## Problem requirements
Starting from the first line, set down the entire listing exactly.

## Exercise materials
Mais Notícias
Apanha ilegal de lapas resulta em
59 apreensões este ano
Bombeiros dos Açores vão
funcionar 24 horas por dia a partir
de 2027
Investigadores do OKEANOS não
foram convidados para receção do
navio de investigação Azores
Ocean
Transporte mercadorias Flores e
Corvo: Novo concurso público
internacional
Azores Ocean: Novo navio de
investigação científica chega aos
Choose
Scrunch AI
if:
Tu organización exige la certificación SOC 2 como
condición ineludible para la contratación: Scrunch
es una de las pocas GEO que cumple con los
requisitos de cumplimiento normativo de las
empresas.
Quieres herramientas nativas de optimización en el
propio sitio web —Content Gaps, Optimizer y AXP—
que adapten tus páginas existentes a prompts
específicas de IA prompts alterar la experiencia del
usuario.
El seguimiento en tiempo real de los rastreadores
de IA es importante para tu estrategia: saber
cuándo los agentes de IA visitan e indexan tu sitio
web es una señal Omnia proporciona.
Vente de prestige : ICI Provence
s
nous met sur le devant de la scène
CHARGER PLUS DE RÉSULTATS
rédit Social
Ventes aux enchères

## Answer to this problem
Mais Notícias
Apanha ilegal de lapas resulta em
59 apreensões este ano
Bombeiros dos Açores vão
funcionar 24 horas por dia a partir
de 2027
Investigadores do OKEANOS não
foram convidados para receção do
navio de investigação Azores
Ocean
Transporte mercadorias Flores e
Corvo: Novo concurso público
internacional
Azores Ocean: Novo navio de
investigação científica chega aos
Choose
Scrunch AI
if:
Tu organización exige la certificación SOC 2 como
condición ineludible para la contratación: Scrunch
es una de las pocas GEO que cumple con los
requisitos de cumplimiento normativo de las
empresas.
Quieres herramientas nativas de optimización en el
propio sitio web —Content Gaps, Optimizer y AXP—
que adapten tus páginas existentes a prompts
específicas de IA prompts alterar la experiencia del
usuario.
El seguimiento en tiempo real de los rastreadores
de IA es importante para tu estrategia: saber
cuándo los agentes de IA visitan e indexan tu sitio
web es una señal Omnia proporciona.
Vente de prestige : ICI Provence
s
nous met sur le devant de la scène
CHARGER PLUS DE RÉSULTATS
rédit Social
Ventes aux enchères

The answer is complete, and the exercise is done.